Jonathan Schofield

Personal information
- Full name: Jonathan Schofield

Playing information
Club
| Years | Team | Pld | T | G | FG | P |
| 2009 | Hunslet Hawks | 1 | 0 | 3 | 0 | 6 |
| 2009–10 | York City Knights | 7 | 9 | 8 | 0 | 38 |
| 2012–2014 | Dewsbury Rams | 14 | 3 | 0 | 1 | 13 |
|  | Total | 22 | 12 | 11 | 1 | 57 |

Coaching information
Club
| Years | Team | Gms | W | D | L | W% |
| 2017 | Dewsbury Rams |  |  |  |  |  |
| 2019 | Hunslet Warriors |  |  |  |  |  |
|  | Total | 0 | 0 | 0 | 0 |  |
- Source: As of 26 May 2020

= Jonathan Schofield =

Rugby league player, coach, & executive

Jonathan Schofield is the current general manager of Super League club Wakefield Trinity. He is a former professional rugby league player and coach.

==Background==
He is the son of former Hull F.C., Leeds and Great Britain player Garry Schofield.

==Playing career==
===Early career===
Schofield spent time in the Leeds Rhinos and Castleford Tigers academy systems.

===Hunslet Hawks===
Schofield joined League 1 outfit, Hunslet for the 2009 season. He kicked 3 goals on his debut in a victory over London Skolars. Despite a solid performance, Schofield did not retain his place in the side. He was allowed to leave the club in July 2009 without adding to his solitary appearance.

===York City Knights===
York City Knights announced the double signing of Schofield and future super league star Tom Lineham in July 2009.

Ironically, his first Knights appearance came against London Skolars who he had debuted against for Hunslet earlier that same season. He scored 2 tries and kicked 8 goals as the Knights romped to a 64–0 victory. After such an impressive debut it came as a surprise to many when he was not named in the squad for the next game. He did not feature again for the first team that campaign.

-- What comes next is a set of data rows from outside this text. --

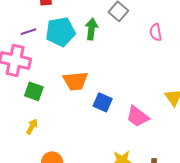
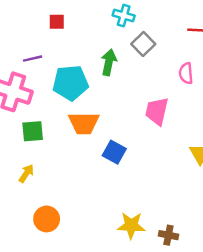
cyan pentagon: (61, 32) -> (71, 83), moved
green square: (34, 91) -> (33, 131), turned -30
pink trapezoid: (138, 116) -> (157, 111), moved, turned 60

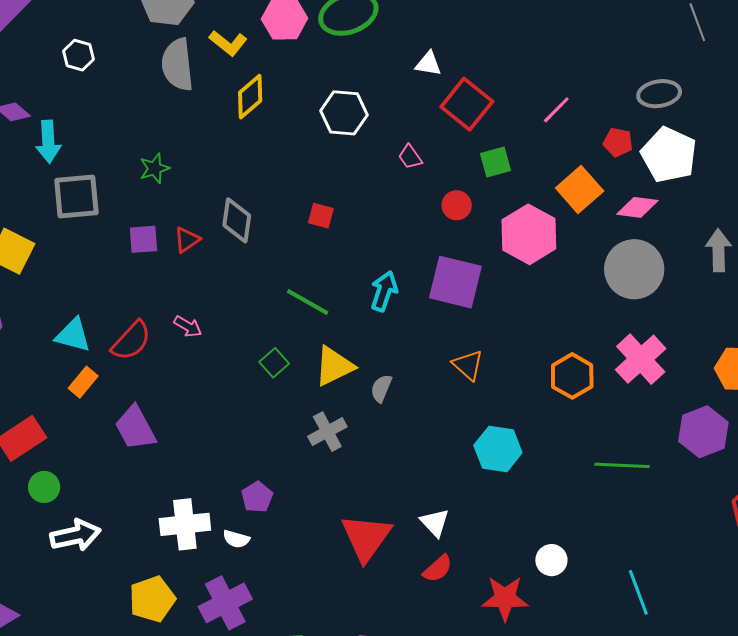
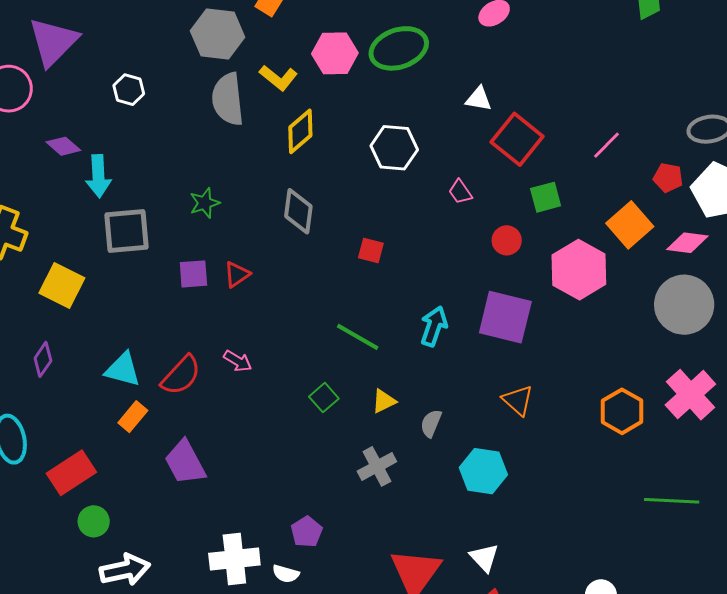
gray diamond: (237, 220) -> (298, 211), moved
yellow triangle: (334, 366) -> (384, 401), size x0.6
cyan hexagon: (498, 449) -> (483, 471), moved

He scored 7 tries in 6 appearances during the Knights' 2010 promotion-winning season. He was not included in the team for any of the play-off games and left the club at the end of the season.

===Dewsbury Rams===
Schofield signed for Dewsbury Rams in 2012. He played for the club for three seasons before taking up a role on the coaching staff.

==Post-playing career==
===Dewsbury Rams===
Schofield took up a position as player-coach of the Dewsbury Rams reserves ahead of the 2015 season. He enjoyed early success in the role, leading the team to the 2015 Reserves Championship in his first season in charge.

In 2017, Schofield was appointed interim head coach along with Karl Pryce following the sacking of Glenn Morrison. Schofield's time in charge proved to be short-lived: The Rams appointed Neil Kelly as their new head coach less than a month later. Kelly quickly deemed Schofield to be surplus to requirements and fired him in order to bring in his own backroom staff.

===Hunslet Warriors===
In February 2019 Schofield was named head coach of National Conference League division 3 outfit Hunslet Warriors. The Warriors finished 2nd earning promotion to National conference division 2 in Schofield's first season in charge.

===Wakefield Trinity===
Schofield was named permanent general manager of super league side Wakefield Trinity in November 2019.